Nothing but the lines from the one containing "Screenshot is 163x2576." through the one containing "Description (297, 1150)", both included, should be given again, each exactly as written below.

The data:
********

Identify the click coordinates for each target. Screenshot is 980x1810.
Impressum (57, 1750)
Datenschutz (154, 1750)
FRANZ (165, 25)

********

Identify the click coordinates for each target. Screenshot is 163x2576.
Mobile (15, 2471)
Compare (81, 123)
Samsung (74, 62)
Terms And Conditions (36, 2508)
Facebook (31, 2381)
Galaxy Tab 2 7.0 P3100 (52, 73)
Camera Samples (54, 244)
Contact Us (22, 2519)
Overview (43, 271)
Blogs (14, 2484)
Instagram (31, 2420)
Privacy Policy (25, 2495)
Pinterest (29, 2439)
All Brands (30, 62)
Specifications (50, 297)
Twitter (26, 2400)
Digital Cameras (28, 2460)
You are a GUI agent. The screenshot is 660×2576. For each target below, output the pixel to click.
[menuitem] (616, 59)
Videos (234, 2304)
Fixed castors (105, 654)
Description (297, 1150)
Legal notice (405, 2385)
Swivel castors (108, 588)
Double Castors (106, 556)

********

Completed exercise:
Identify the click coordinates for each target. Screenshot is 163x2576.
Mobile (15, 2471)
Compare (81, 123)
Samsung (74, 62)
Terms And Conditions (36, 2508)
Facebook (31, 2381)
Galaxy Tab 2 7.0 P3100 (52, 73)
Camera Samples (54, 244)
Contact Us (22, 2519)
Overview (43, 271)
Blogs (14, 2484)
Instagram (31, 2420)
Privacy Policy (25, 2495)
Pinterest (29, 2439)
All Brands (30, 62)
Specifications (50, 297)
Twitter (26, 2400)
Digital Cameras (28, 2460)
You are a GUI agent. The screenshot is 660×2576. For each target below, output the pixel to click.
[menuitem] (616, 59)
Videos (234, 2304)
Fixed castors (105, 654)
Description (297, 1150)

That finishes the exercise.